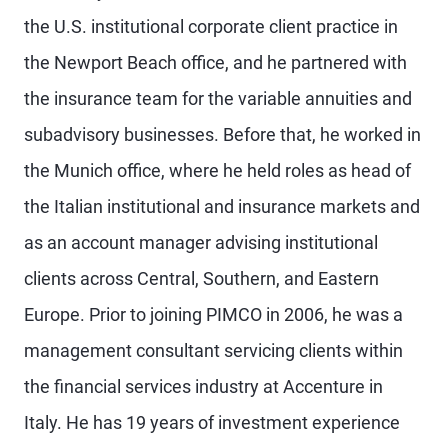
the U.S. institutional corporate client practice in
the Newport Beach office, and he partnered with
the insurance team for the variable annuities and
subadvisory businesses. Before that, he worked in
the Munich office, where he held roles as head of
the Italian institutional and insurance markets and
as an account manager advising institutional
clients across Central, Southern, and Eastern
Europe. Prior to joining PIMCO in 2006, he was a
management consultant servicing clients within
the financial services industry at Accenture in
Italy. He has 19 years of investment experience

Exercise instructions: Please let your answer be exactly the lines from the one holding "the financial services" through the last line of the entries above, both ends included.

Reply:
the financial services industry at Accenture in
Italy. He has 19 years of investment experience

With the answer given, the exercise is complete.